== Your goal ==
Filter the entries for the word "اللغة". Copy each line in which it occurs.

== Dataset excerpts ==
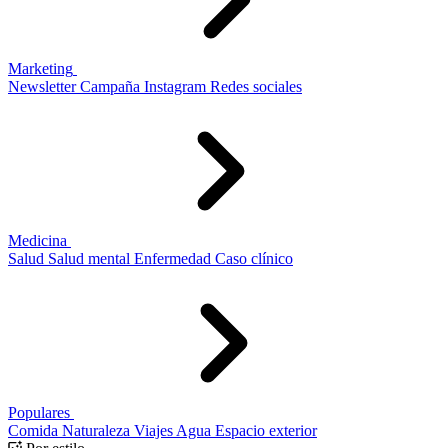
Marketing
Newsletter
Campaña
Instagram
Redes sociales
Medicina
Salud
Salud mental
Enfermedad
Caso clínico
Populares
Comida
Naturaleza
Viajes
Agua
Espacio exterior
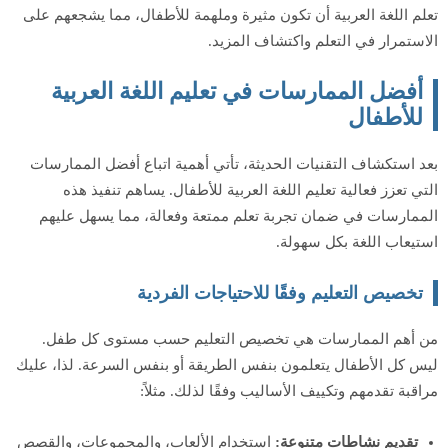
تعلم اللغة العربية أن تكون مثيرة وملهمة للأطفال، مما يشجعهم على
الاستمرار في التعلم واكتشاف المزيد.
أفضل الممارسات في تعليم اللغة العربية
للأطفال
بعد استكشاف التقنيات الحديثة، تأتي أهمية اتباع أفضل الممارسات
التي تعزز فعالية تعليم اللغة العربية للأطفال. يساهم تنفيذ هذه
الممارسات في ضمان تجربة تعلم ممتعة وفعالة، مما يسهل عليهم
استيعاب اللغة بكل سهولة.
تخصيص التعليم وفقًا للاحتياجات الفردية
من أهم الممارسات هي تخصيص التعليم حسب مستوى كل طفل.
ليس كل الأطفال يتعلمون بنفس الطريقة أو بنفس السرعة. لذا، عليك
مراقبة تقدمهم وتكييف الأساليب وفقًا لذلك. مثلاً:
تقديم نشاطات متنوعة:
استخدام الألعاب، والمجموعات، والقصص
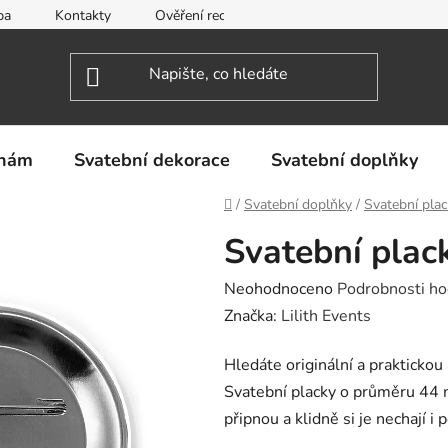
ba
Kontakty
Ověření recenzí
Obchodní podmínky
inám
Svatební dekorace
Svatební doplňky
Domů
/
Svatební doplňky
/
Svatební pla
Svatební plac
Průměrné
Neohodnoceno
Podrobnosti ho
hodnocení
Značka:
Lilith Events
produktu
Hledáte originální a prakticko
je
Svatební placky o průměru 44 m
0,0
připnou a klidně si je nechají i
z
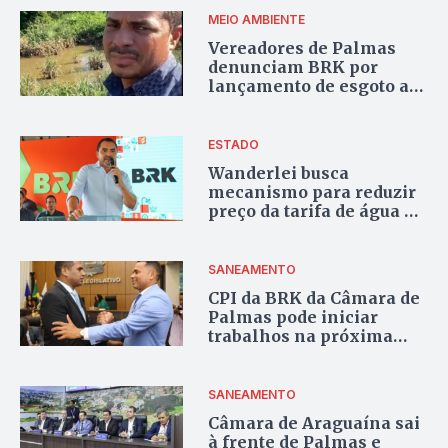
MEIO AMBIENTE
Vereadores de Palmas
denunciam BRK por
lançamento de esgoto a
céu aberto
ESTADO
Wanderlei busca
mecanismo para reduzir
preço da tarifa de água e
esgoto
SANEAMENTO
CPI da BRK da Câmara de
Palmas pode iniciar
trabalhos na próxima
semana
SANEAMENTO
Câmara de Araguaína sai
à frente de Palmas e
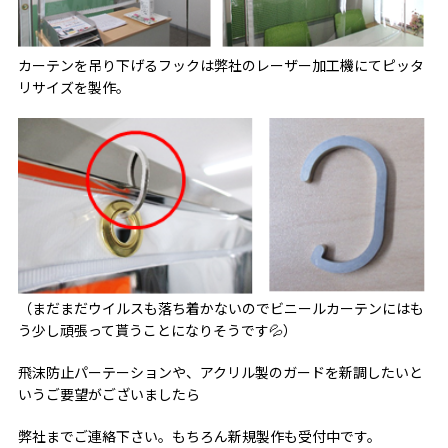
カーテンを吊り下げるフックは弊社のレーザー加工機にてピッタ
リサイズを製作。
（まだまだウイルスも落ち着かないのでビニールカーテンにはも
う少し頑張って貰うことになりそうです💦）
飛沫防止パーテーションや、アクリル製のガードを新調したいと
いうご要望がございましたら
弊社までご連絡下さい。もちろん新規製作も受付中です。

== The completed task ==
تعلم اللغة العربية أن تكون مثيرة وملهمة للأطفال، مما يشجعهم على
أفضل الممارسات في تعليم اللغة العربية
التي تعزز فعالية تعليم اللغة العربية للأطفال. يساهم تنفيذ هذه
استيعاب اللغة بكل سهولة.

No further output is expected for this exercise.